Wednesday, January 18, 2012

Patterns of Contact & Communication in Scientific Research Collaboration

Summary:
The authors of this paper describe the influence of physical proximity on the development of collaborative relationships between scientific researchers and on the execution of their work. Generally, this paper proves that the nature of collaborative work relationships can help to implement technologies to support collaborative research. Therefore, this paper is divided in two sections:
  1. Examination of physical proximity: In this case, they examine the role of physical proximity in the collaborative process. There are some mechanisms underlying the relationship between proximity and collaboration. These mechanisms are the availability of frequent, high quality, and low-cost communication that facilitates the development of ideas and the execution of collaborative tasks. Thus, they research on the relationship between some research collaborations and physical proximity. Consequently, they prove that among researchers in different departments, pairs of researchers who were on the same floor with frequently talking to each other have more collaborations than the farther researchers. They also prove that high quality metric in informal communication is effective in collaboration between researchers. Finally, they show that the cost of communication is as important as the other factors. Obviously, this cost is nothing when researchers are physically close to each other; so, they have more collaborations in this way.
  2. Implications for technology for collaborative work: The authors' view is that communication technologies that allow free-form interaction in real-time and time-shifted modes to substitute for, and even to augment, physical proximity are likely to yield great benefits.
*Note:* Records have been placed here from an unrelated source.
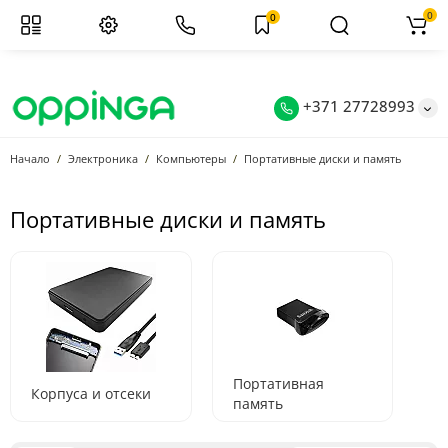
0
0
+371 27728993
Начало
Электроника
Компьютеры
Портативные диски и память
Портативные диски и память
Портативная
Корпуса и отсеки
память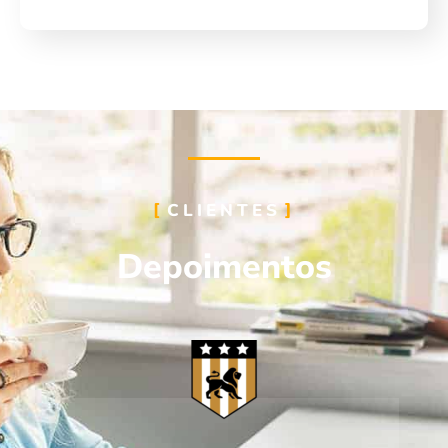
CLIENTES
Depoimentos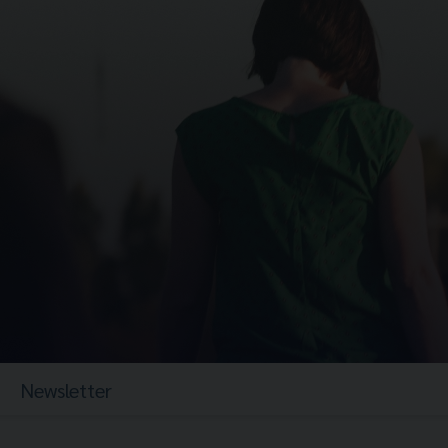
Newsletter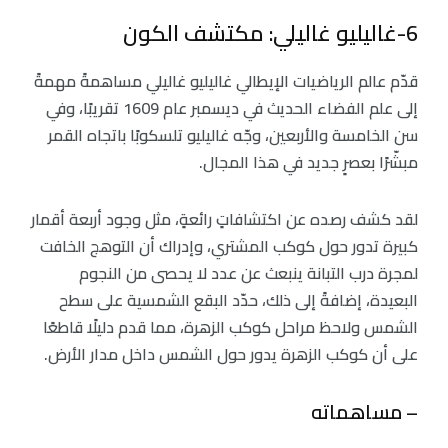
6-غاليليو غاليلي: مكتشف الكون
قدّم عالم الرياضيات الإيطالي غاليليو غاليلي مساهمةً مهمةً
إلى علم الفضاء الحديث في ديسمبر عام 1609 تقريبًا، وفي
سن الخامسة والأربعين، وجّه غاليليو تلسكوبًا باتجاه القمر
مبشّرًا بعصرٍ جديد في هذا المجال.
لقد كشف رصده عن اكتشافاتٍ رائعةٍ، مثل وجود أربعة أقمار
كبيرة تدور حول كوكب المشتري، وإدراك أن التوهج الخافت
لمجرة درب التبانة ينبعث عن عدد لا يحصى من النجوم
البعيدة، إضافةً إلى ذلك، حدّد البقع الشمسية على سطح
الشمس ولاحظ مراحل كوكب الزهرة، مما قدم دليلًا قاطعًا
على أن كوكب الزهرة يدور حول الشمس داخل مدار الأرض.
– مساهماته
Therefore, they address the three needs of distributed work teams: communication tools, management tools, task-oriented tools. According to the mentioned metrics of physical proximity, they claim that the communication technology should be cheap, frequent, and spontaneous enough that collaborators can be in touch easily.
My Idea:
As this paper was as old as the two others, but I found it more academic. In introduction, I highlighted a sentence which was very nice for me: "Science is a fundamentally social process". I think that all the paper was based on this fact. The authors firstly examined the metrics of collaboration between researchers, then concluded that technology should have those metrics that is a good flow from real-worl facts to technology progress.